How to complete this task:
For this exercise, return exactly the lines of the material below that begin at the one with "[Twitter] (116, 2276)" and stop after the one with "Screenshot is 648x1676.".

Exercise inputs:
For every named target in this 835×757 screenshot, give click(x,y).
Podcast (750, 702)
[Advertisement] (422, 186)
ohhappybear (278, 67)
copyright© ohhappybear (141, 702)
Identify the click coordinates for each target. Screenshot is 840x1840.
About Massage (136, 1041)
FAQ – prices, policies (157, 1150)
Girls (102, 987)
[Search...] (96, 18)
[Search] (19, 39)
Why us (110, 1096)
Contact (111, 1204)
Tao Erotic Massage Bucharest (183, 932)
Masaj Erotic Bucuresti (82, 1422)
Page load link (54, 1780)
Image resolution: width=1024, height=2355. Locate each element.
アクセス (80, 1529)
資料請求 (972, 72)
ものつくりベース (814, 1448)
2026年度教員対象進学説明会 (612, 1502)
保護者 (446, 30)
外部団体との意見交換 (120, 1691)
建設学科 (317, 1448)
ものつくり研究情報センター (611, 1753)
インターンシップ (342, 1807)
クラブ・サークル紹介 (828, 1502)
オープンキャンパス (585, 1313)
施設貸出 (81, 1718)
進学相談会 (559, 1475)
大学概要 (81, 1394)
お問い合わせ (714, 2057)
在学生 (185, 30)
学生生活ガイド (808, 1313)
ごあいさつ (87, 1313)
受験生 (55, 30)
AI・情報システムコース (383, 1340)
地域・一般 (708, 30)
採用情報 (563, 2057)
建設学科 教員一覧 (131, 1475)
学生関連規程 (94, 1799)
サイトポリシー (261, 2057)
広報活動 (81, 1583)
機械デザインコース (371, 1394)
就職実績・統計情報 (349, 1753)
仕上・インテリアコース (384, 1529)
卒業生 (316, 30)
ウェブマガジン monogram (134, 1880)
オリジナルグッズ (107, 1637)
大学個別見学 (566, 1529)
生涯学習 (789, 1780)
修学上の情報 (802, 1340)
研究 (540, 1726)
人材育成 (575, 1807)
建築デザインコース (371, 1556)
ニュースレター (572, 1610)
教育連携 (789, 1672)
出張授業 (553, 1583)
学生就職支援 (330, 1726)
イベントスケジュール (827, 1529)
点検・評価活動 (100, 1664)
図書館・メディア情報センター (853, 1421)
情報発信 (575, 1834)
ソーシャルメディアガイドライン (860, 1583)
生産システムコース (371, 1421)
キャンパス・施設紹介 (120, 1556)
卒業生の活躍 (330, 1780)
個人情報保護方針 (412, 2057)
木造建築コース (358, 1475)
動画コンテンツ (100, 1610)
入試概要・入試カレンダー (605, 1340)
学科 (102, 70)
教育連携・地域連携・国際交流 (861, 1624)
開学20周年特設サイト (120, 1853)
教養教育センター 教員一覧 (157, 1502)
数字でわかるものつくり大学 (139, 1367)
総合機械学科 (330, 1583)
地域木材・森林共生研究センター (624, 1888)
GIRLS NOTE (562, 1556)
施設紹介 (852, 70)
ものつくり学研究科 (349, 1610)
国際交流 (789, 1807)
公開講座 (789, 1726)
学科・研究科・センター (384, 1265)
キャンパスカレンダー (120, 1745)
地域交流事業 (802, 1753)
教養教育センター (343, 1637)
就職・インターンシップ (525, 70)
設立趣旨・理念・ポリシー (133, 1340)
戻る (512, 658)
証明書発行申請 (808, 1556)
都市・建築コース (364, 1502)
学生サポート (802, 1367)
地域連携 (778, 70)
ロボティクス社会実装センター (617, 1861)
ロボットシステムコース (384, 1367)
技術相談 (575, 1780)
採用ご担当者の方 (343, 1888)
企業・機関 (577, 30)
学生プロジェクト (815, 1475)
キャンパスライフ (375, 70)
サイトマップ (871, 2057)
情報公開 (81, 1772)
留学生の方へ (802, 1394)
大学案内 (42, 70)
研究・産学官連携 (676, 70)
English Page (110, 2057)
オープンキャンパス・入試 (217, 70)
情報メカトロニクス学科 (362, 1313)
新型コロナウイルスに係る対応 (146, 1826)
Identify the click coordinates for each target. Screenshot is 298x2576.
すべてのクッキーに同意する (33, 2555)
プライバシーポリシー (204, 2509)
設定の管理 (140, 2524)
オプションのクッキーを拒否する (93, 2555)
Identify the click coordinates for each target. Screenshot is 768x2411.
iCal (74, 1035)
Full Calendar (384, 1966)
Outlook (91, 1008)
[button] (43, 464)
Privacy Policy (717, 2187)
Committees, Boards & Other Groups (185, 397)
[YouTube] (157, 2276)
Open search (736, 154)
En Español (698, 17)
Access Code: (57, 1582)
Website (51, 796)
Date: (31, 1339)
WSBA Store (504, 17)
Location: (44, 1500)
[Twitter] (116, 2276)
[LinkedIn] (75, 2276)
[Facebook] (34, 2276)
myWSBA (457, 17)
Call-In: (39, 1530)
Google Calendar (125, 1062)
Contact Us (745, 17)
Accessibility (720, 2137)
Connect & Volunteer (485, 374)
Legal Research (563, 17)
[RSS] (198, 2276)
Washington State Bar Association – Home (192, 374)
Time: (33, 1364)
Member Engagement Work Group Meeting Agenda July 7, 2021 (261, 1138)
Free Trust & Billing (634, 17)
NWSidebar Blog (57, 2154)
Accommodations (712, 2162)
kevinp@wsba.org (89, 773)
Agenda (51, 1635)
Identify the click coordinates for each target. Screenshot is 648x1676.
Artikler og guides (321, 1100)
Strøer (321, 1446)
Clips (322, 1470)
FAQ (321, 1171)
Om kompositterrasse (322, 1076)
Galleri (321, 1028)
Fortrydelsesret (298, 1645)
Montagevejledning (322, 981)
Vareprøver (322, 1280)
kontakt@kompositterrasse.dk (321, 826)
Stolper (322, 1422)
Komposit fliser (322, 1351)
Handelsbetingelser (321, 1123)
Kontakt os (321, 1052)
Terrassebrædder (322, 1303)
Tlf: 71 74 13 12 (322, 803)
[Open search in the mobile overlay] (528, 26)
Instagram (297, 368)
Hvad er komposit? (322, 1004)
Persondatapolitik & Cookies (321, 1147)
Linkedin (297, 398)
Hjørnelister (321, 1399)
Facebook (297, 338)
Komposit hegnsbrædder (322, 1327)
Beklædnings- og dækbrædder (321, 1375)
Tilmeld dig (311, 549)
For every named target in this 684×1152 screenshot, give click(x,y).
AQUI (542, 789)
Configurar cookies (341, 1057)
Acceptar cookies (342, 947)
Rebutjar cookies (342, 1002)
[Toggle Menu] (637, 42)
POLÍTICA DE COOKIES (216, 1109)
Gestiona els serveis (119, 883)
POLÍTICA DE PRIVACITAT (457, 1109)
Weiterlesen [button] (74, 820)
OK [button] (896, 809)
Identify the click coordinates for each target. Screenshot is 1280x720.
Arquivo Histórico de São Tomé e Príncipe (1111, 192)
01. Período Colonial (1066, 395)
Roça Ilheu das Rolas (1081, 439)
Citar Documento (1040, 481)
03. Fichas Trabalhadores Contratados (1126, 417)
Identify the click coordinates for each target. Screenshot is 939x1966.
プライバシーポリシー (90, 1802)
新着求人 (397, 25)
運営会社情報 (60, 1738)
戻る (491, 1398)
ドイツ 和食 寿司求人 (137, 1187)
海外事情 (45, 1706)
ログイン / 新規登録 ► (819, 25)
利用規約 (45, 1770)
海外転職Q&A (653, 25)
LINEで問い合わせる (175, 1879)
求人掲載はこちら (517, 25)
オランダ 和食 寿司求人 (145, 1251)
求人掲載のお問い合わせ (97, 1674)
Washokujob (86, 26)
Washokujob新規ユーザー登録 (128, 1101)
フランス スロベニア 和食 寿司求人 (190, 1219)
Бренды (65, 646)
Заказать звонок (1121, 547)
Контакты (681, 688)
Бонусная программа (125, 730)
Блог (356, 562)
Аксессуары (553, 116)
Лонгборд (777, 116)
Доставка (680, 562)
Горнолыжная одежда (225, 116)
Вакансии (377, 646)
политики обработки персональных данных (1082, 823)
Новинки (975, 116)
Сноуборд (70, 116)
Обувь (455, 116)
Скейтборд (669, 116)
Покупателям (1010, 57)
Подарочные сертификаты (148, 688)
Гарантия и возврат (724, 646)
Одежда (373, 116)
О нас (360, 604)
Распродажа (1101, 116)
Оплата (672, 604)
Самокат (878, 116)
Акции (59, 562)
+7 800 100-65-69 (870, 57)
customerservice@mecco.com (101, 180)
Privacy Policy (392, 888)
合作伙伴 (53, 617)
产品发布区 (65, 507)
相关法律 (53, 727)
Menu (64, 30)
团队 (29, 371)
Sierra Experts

Solved exercise:
[Twitter] (116, 2276)
[LinkedIn] (75, 2276)
[Facebook] (34, 2276)
myWSBA (457, 17)
Call-In: (39, 1530)
Google Calendar (125, 1062)
Contact Us (745, 17)
Accessibility (720, 2137)
Connect & Volunteer (485, 374)
Legal Research (563, 17)
[RSS] (198, 2276)
Washington State Bar Association – Home (192, 374)
Time: (33, 1364)
Member Engagement Work Group Meeting Agenda July 7, 2021 (261, 1138)
Free Trust & Billing (634, 17)
NWSidebar Blog (57, 2154)
Accommodations (712, 2162)
kevinp@wsba.org (89, 773)
Agenda (51, 1635)
Identify the click coordinates for each target. Screenshot is 648x1676.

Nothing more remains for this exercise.